Mort cellulaire programmée

Mort cellulaire programmée

Apoptose

Une cellule enclenche un processus apoptotique. Il s'agit là d'un des multiples scenari de l'apoptose : le processus est ici déclenché suite aux signaux émis par une cellule voisine. La cellule en apoptose transmet un signal indiquant aux phagocytes, qui font partie du système immunitaire, d'effectuer leur travail de phagocytose.
Différentiation incomplète de deux orteils du fait d'une activité apoptotique défectueuse.
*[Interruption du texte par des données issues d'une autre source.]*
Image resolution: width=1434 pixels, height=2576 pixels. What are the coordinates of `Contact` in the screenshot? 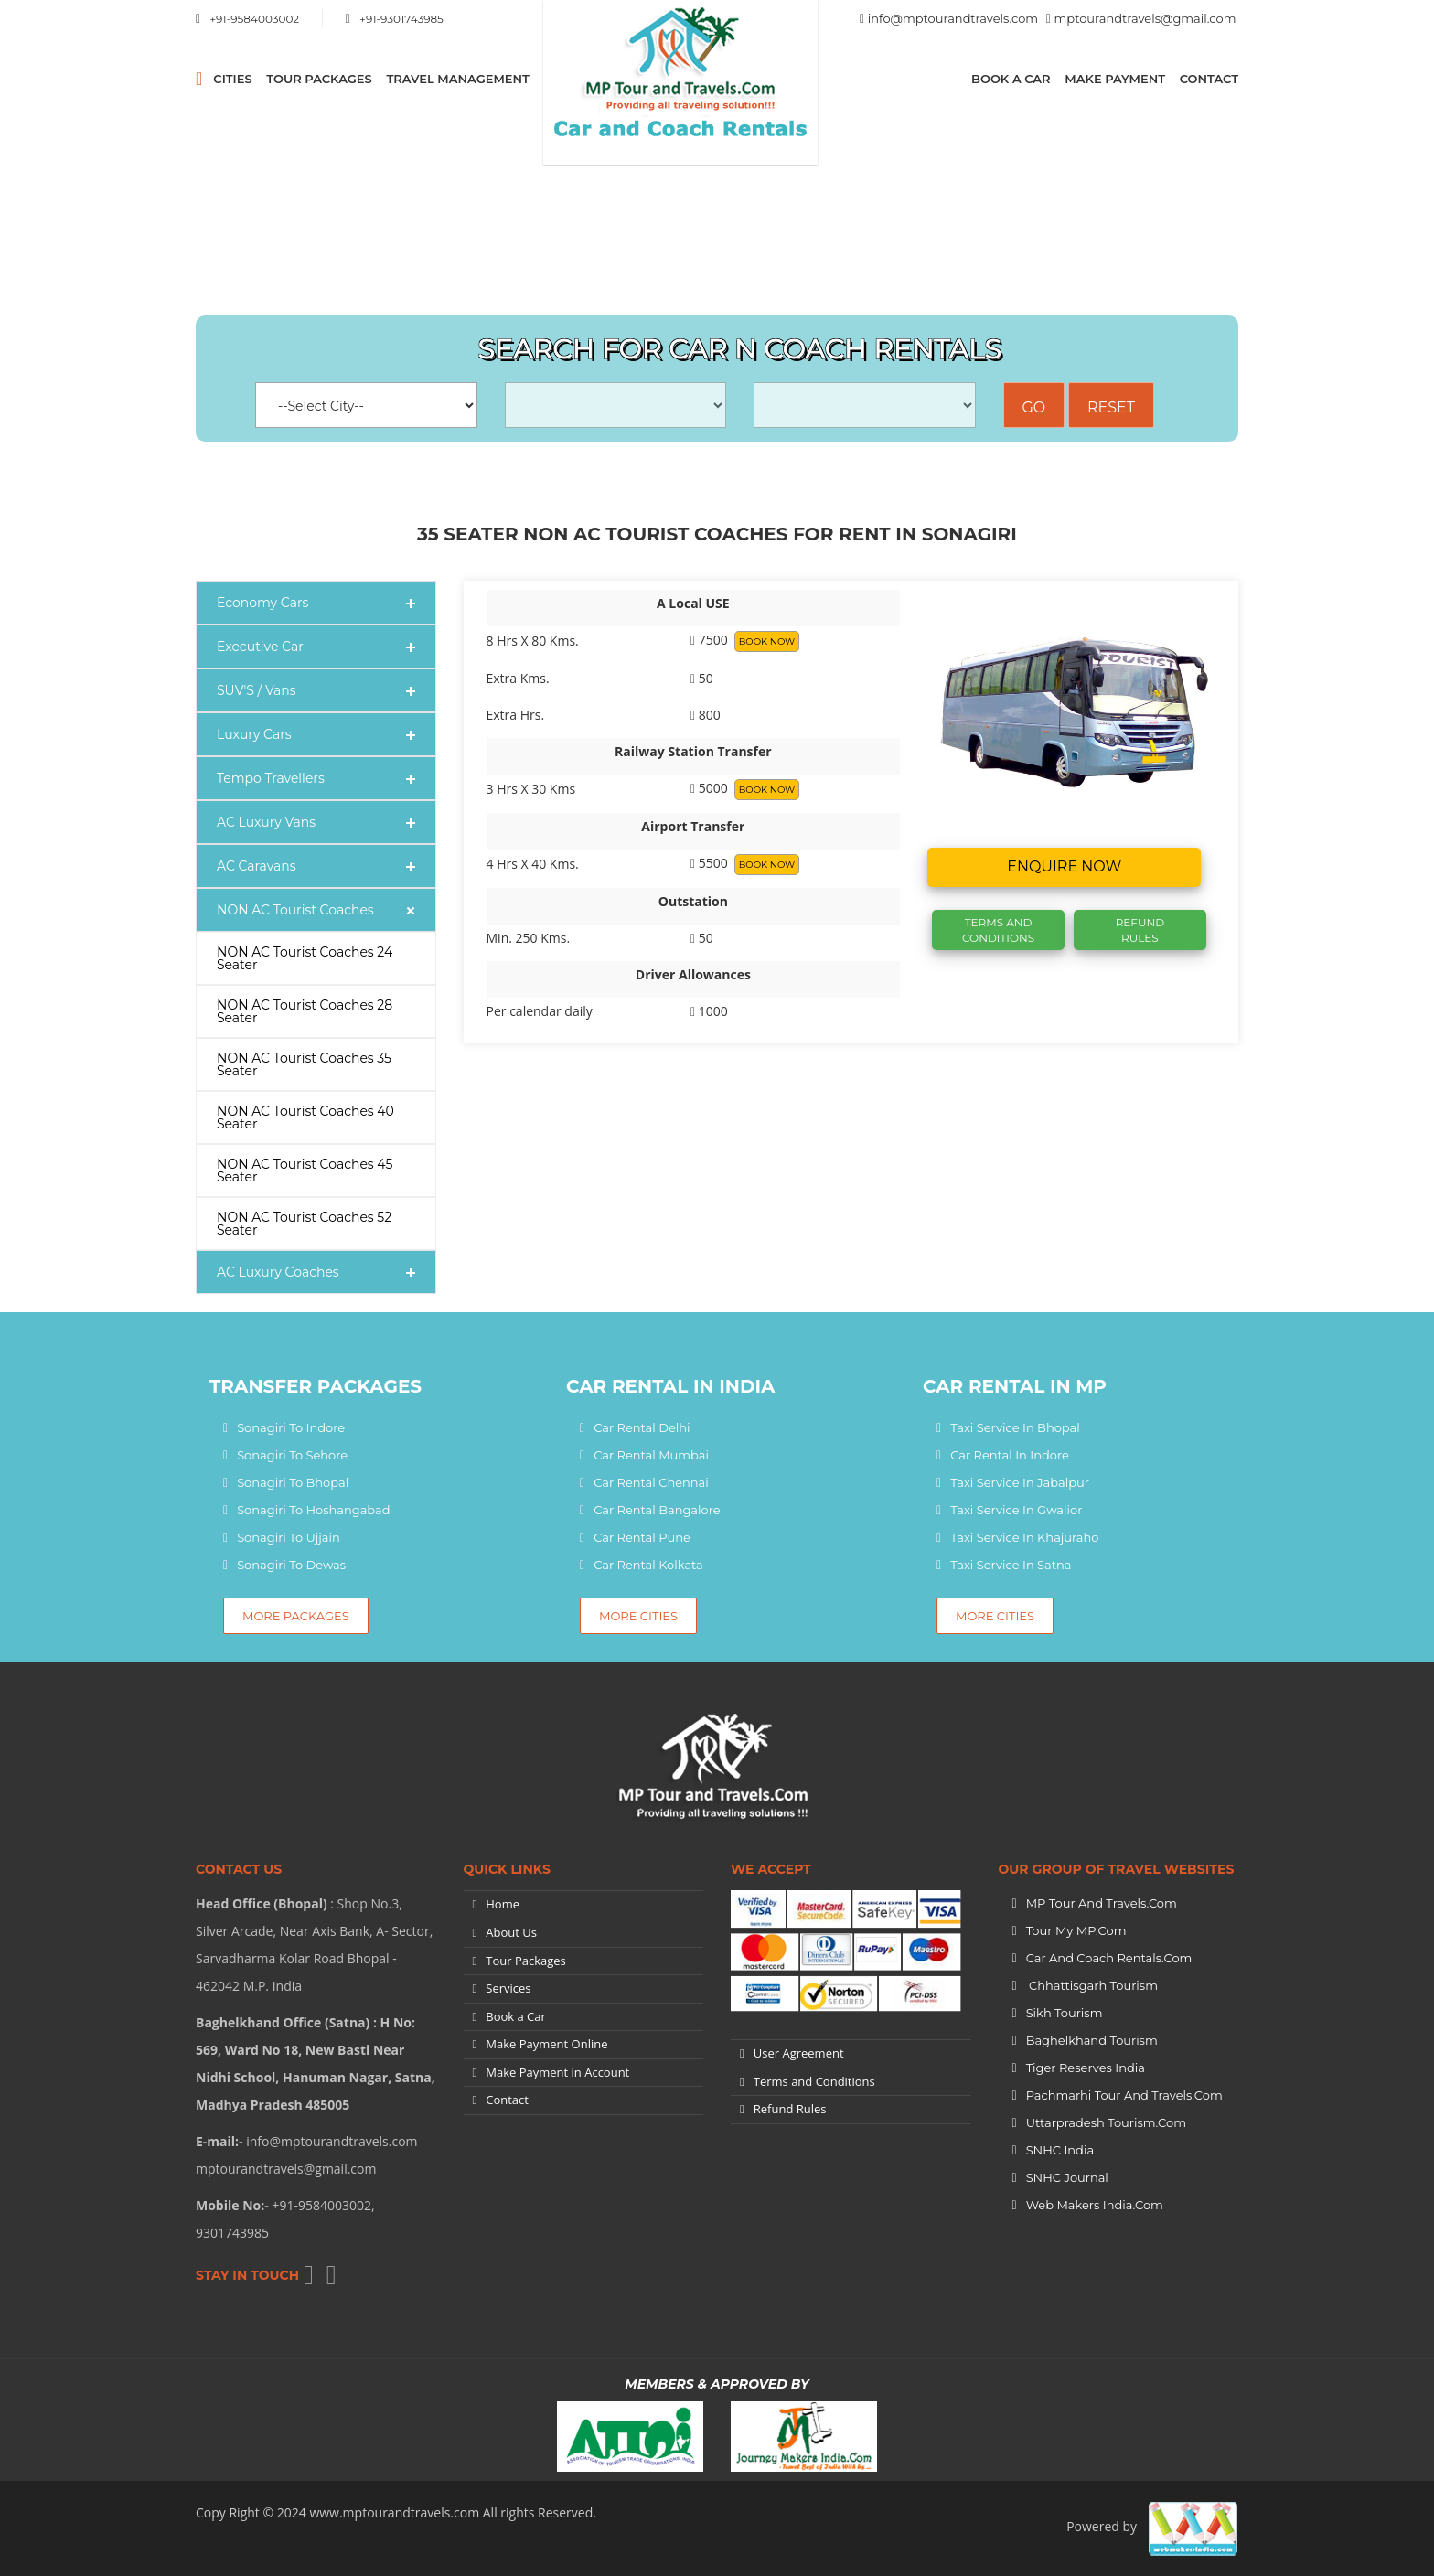 It's located at (1209, 78).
On nomme apoptose (ou mort cellulaire programmée, ou suicide cellulaire) le processus par lequel des cellules déclenchent leur auto-destruction en réponse à un signal. C'est une mort cellulaire physiologique, génétiquement programmée, nécessaire à la survie des organismes pluricellulaires. Elle est en équilibre constant avec la prolifération cellulaire. Contrairement à la nécrose, elle ne provoque pas d'inflammation : les membranes plasmiques ne sont pas détruites, et la cellule émet des signaux (en particulier, elle expose sur le feuillet externe de sa membrane plasmique de la phosphatidylsérine, un phospholipide normalement constitutif de son feuillet interne) qui permettront sa phagocytose par des globules blancs, notamment des macrophages.

Sommaire

Découverte et étymologie

L'apoptose (du grec : apo - au loin et ptosis - chute) a été mise en évidence en 1972 par John Kerr, Andrew Wyllie et Alastair Curie lors de l'étude de tissu par microscopie électronique[1].
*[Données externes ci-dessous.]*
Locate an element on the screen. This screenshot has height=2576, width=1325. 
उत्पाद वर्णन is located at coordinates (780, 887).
Ils choisirent le mot « apoptose » (apoptosis) pour décrire le phénomène de mort cellulaire naturelle. Ce mot provient d'une locution grecque évoquant la « chute des feuilles »[2]. Elle avait déjà été employée en médecine par Hippocrate de Kos (460-377 av. J.C.) dans son traité De Instruments de réduction pour décrire la décomposition des tissus après la mort (« chute des os »)[2],[3].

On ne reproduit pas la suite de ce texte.